Scored a line 6 plywood 4x12 today. Bit scuffed up and I have no idea what drivers are inside, yet, but for $150 I'm not complaining.

I got it home, put some castors on it, and hooked it up to the Origin50. So far so good, and even the Origin sounds way better hooked up to a proper 4x12.
 
I added four plate voltage probes, one from each. EL34 socket pin 5, plus a ground on the back wall. I used a spare hole and positioned a trim pot behind it (after this pic was taken - its in the big hole to the left of the probe). Now I can bias the thing without sticking multimeter probes (or fingers) inside the guts of the thing. MUCH safer.

Hiwatts apparently got/ get biased by suck it and see changing out of out a single 4.7k resistor. You cant bias individual tubes or even pairs, just get the closest you can across the spread. I suppose you could try musical chairs with the tubes aftrr that.

On the advice of someone on the Marshall amps forum I left that 4.7k alone. Instead I relocated a 47k downstream of it to pice of prototyping board and put a Marshall 0-50k in series with it and ran wires back to the posts where it should have been soldered.


20230629_221021A (1).jpg
 
While the wife was out shopping this morning, I took the opportunity to go through the circuit one more time.

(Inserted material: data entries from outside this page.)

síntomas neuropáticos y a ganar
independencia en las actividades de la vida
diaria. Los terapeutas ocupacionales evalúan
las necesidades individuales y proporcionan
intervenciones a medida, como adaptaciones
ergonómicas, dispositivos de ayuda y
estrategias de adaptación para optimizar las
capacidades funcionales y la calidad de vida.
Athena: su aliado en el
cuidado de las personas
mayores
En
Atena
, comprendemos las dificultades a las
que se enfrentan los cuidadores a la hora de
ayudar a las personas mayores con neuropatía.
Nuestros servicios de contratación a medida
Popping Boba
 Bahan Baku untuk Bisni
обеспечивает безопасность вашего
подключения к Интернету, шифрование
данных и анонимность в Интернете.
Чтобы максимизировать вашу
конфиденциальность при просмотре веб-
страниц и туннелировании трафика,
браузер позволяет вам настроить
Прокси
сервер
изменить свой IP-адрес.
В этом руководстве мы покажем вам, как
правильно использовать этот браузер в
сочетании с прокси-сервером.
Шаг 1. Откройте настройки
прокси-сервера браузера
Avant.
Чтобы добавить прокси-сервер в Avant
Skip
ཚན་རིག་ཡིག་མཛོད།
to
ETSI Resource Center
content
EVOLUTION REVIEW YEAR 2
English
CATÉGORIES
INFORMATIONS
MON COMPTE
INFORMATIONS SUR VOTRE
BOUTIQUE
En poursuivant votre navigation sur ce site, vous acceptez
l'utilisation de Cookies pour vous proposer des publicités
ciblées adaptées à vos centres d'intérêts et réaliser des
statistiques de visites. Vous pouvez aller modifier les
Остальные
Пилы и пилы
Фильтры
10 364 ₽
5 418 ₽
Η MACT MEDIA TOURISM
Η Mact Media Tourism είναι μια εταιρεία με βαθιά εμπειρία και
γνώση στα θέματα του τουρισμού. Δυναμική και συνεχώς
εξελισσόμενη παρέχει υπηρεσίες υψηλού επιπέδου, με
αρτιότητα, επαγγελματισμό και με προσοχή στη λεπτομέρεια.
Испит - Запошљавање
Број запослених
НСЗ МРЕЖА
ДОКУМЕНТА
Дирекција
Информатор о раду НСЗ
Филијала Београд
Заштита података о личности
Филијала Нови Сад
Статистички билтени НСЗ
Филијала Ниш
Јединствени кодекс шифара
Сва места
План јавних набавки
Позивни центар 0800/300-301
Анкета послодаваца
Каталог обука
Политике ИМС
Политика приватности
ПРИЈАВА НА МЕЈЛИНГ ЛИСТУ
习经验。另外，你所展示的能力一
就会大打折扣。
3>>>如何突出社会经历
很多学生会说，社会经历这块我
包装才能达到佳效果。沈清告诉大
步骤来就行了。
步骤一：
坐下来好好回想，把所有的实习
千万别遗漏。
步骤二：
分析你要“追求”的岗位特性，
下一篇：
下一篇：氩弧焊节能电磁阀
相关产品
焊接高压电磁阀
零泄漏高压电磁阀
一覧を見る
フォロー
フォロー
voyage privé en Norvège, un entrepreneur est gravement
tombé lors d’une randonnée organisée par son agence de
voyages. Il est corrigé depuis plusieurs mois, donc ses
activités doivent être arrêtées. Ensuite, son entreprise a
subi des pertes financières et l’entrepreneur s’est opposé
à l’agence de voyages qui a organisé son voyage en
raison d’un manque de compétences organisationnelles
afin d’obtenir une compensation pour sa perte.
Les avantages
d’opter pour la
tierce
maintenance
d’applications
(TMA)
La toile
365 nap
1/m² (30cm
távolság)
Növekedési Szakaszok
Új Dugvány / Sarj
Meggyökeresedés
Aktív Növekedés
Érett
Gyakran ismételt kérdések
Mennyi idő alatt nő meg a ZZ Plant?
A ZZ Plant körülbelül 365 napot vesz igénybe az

This time with a multimeter, a spare 11x17 copy of the circuit diagram (they're download able in pdf format) and a highlighter pen. Up until now I've been working at my desk with the diagrams on computer monitors in front if me. I checked every component and every wire connection, highlighting off what was good, marking up what was bad.

I found one missing resistor, three I needed to de-solder to check their values (they were okay), and one capacitor that came unstuck. All rapidly fix-able.

Unfortunately (or fortunately, depending on how you look at it)I also found three capacitors I had hit with the side of the soldering iron, and those need to be replaced. I ordered replacements from an eBay seller up north, but with the 4th of July coming up, I don't expect to have them until next weekend.

Still. This proves the mantra of checking, checking what you've checked, waiting a day or two, re-checking everything again twice, then doing the paper copy and highlighter pen check.
 
I would imagine how frustrating this sort of thing would be if you didn't have the good habit of checking and rechecking.
 
Better to find the one's you hit with the iron by inspection.

Yup. And I think if I was doing this build again, I would do all the resistors along the bottom layer, then the wires on the back of the board, check everything out (probably two or three times). then do the caps along the top layer.